Estava criada a versão brasileira do que o mundo chamava de âncora cambial --a estratégia pela qual vários países latino-americanos puserem fim a anos de inflação crônica, de aproveitar a fartura de dólares no mercado global para segurar os preços.

O marketing do Real argumentava que o plano não se resumia a isso. Havia também, dizia-se, um ajuste fiscal e metas monetárias rígidas, mostrando respeito à ortodoxia. Era falso.

Erros de cálculo

O sucesso da nova moeda tratou de derrubar as tais metas monetárias --limites para a quantidade de reais em circulação na economia. Como a população queria utilizar mais e mais do novo dinheiro, as metas foram sistematicamente descumpridas e abandonadas em poucos meses.

Outro erro de cálculo teria conseqüências mais dramáticas. O dólar barato provocou uma enxurrada de importações e viagens ao exterior; o buraco nas contas externas tornou o país dependente de capital externo. Acreditava-se, porém, que o problema não era tão grave, pela então abundância de capital no mundo.

O primeiro susto veio com a crise do México, no final de 94. A âncora cambial mexicana mostrava seu preço, e o peso sucumbia depois de perdas sucessivas das reservas em dólar do país. Mais tarde viriam as crises da Ásia, em 97, e da Rússia, em 98.

Enquanto as turbulências se acumulavam, crescia a desconfiança quanto ao plano brasileiro, e o Banco Central era obrigado a elevar os juros para atrair capital externo. Os juros fulminaram a promessa de equilíbrio fiscal, e a dívida pública explodiu.

O fim do casamento

Um colecionador de estatísticas se assustaria com os resultados do final do primeiro mandato de FHC, em 1998. Déficit comercial, juros, déficit público, dívida pública, dívida externa, desemprego, quase tudo nos maiores patamares da história recente.

No entanto, a inflação, de mais de 1% ao dia nos dias do cruzeiro real, caminhava para pouco mais de 1% ao ano.
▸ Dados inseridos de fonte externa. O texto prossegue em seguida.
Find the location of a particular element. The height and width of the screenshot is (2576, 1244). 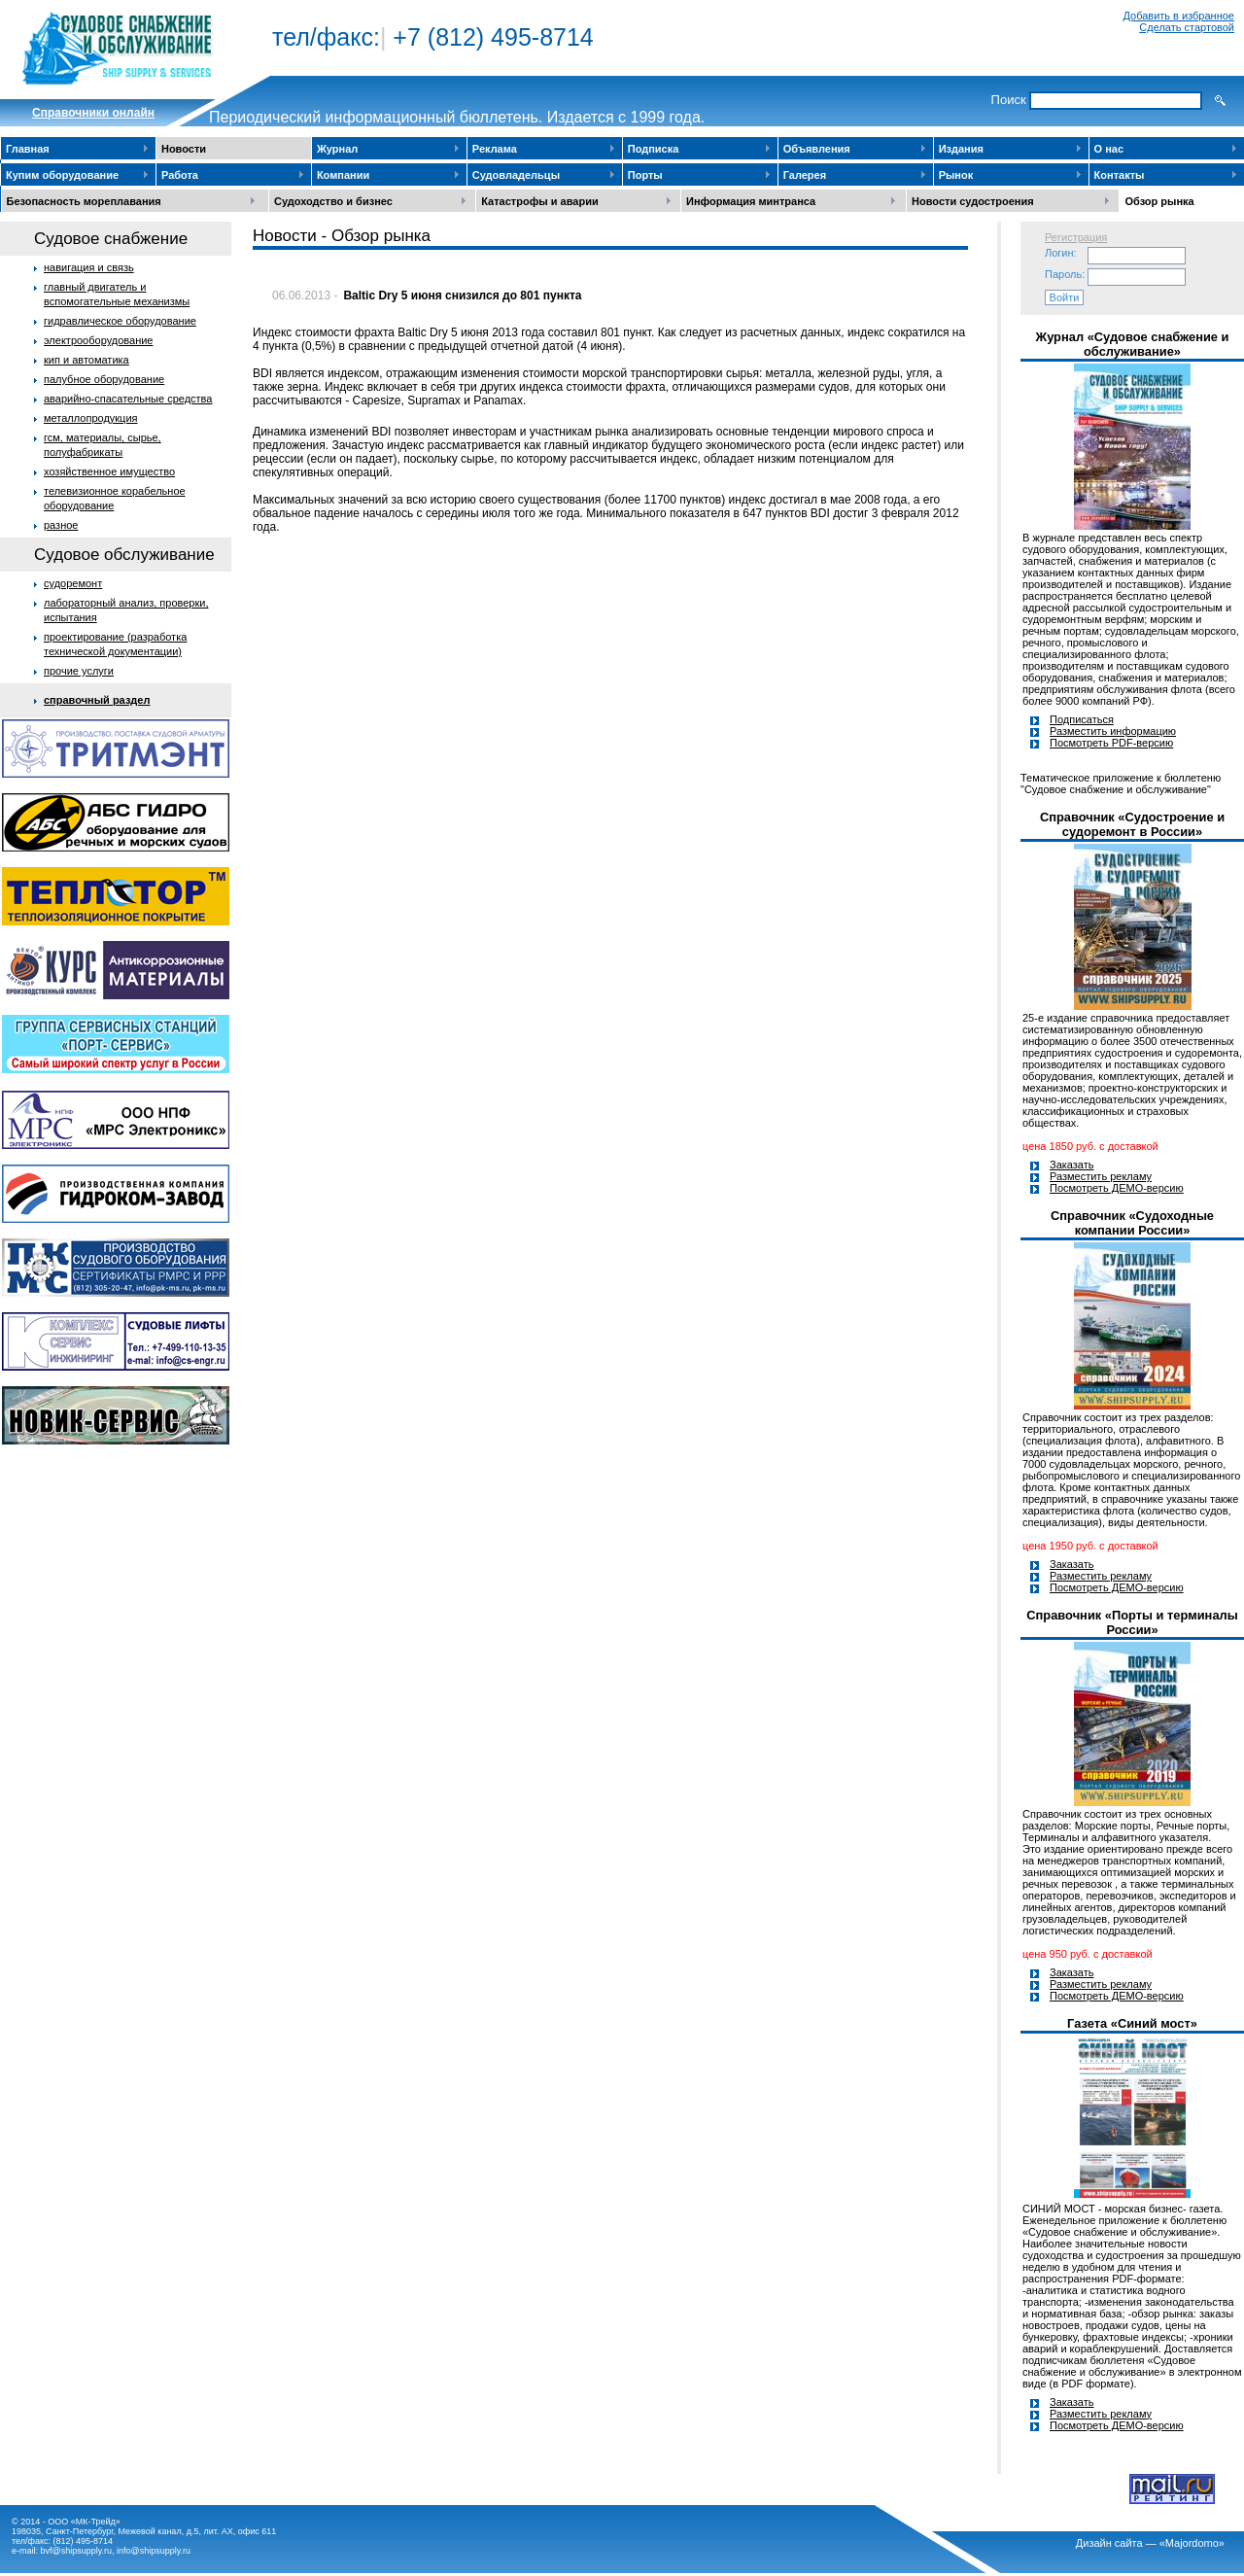

bvf@shipsupply.ru is located at coordinates (77, 2551).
Uma estabilidade nunca vista desde os anos 30, quando os índices de preços começaram a ser apurados no país.

Foi o bastante para que FHC derrotasse novamente Lula no primeiro turno das eleições, prometendo manter o plano de pé. A promessa, porém, seria descumprida na primeira quinzena de seu segundo mandato.

Itamar voltou à história no papel de vilão. Ao assumir o governo de Minas, anunciou que não pagaria a dívida do Estado com a União. Não era muito mais que uma bravata, mas bastou para derrubar o castelo de cartas em que havia se transformado o Real.

Gustavo Franco, último grande defensor da âncora cambial, foi expelido do BC, que via minguarem suas reservas em dólar. A âncora cambial foi abandonada em 15 de janeiro de 1999. Semanas depois, Armínio Fraga assumiria o BC para implementar uma política econômica toda reformulada.

O plano chegava ao fim depois de quatro anos e meio, mais ou menos a mesma duração do oitavo casamento de Elizabeth Taylor --que anunciou sua separação em 95. Ficaram, porém, o nome da moeda e uma inflação civilizada, hoje mantida a duras penas por Lula e pelo sucessor de Malan no Ministério da Fazenda, Antonio Palocci Filho.